Exercise data:
┌──

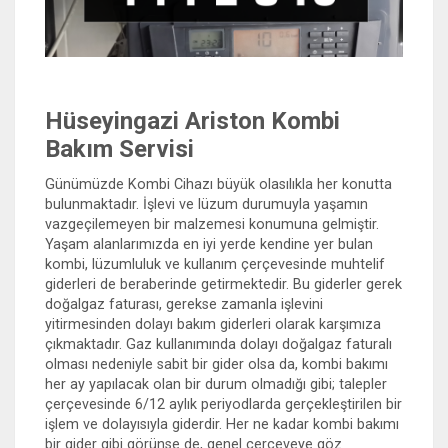
Hüseyingazi Ariston Kombi
Bakım Servisi
Günümüzde Kombi Cihazı büyük olasılıkla her konutta
bulunmaktadır. İşlevi ve lüzum durumuyla yaşamın
vazgeçilemeyen bir malzemesi konumuna gelmiştir.
Yaşam alanlarımızda en iyi yerde kendine yer bulan
kombi, lüzumluluk ve kullanım çerçevesinde muhtelif
giderleri de beraberinde getirmektedir. Bu giderler gerek
doğalgaz faturası, gerekse zamanla işlevini
yitirmesinden dolayı bakım giderleri olarak karşımıza
çıkmaktadır. Gaz kullanımında dolayı doğalgaz faturalı
olması nedeniyle sabit bir gider olsa da, kombi bakımı
her ay yapılacak olan bir durum olmadığı gibi; talepler
çerçevesinde 6/12 aylık periyodlarda gerçekleştirilen bir
işlem ve dolayısıyla giderdir. Her ne kadar kombi bakımı
bir gider gibi görünse de, genel çerçeveye göz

└──

What is expected: Your answer should be the exact lines above from the one with "yitirmesinden dolayı bakım" through the one with "çerçevesinde 6/12 aylık", both included, and nothing besides.

Completed task:
yitirmesinden dolayı bakım giderleri olarak karşımıza
çıkmaktadır. Gaz kullanımında dolayı doğalgaz faturalı
olması nedeniyle sabit bir gider olsa da, kombi bakımı
her ay yapılacak olan bir durum olmadığı gibi; talepler
çerçevesinde 6/12 aylık periyodlarda gerçekleştirilen bir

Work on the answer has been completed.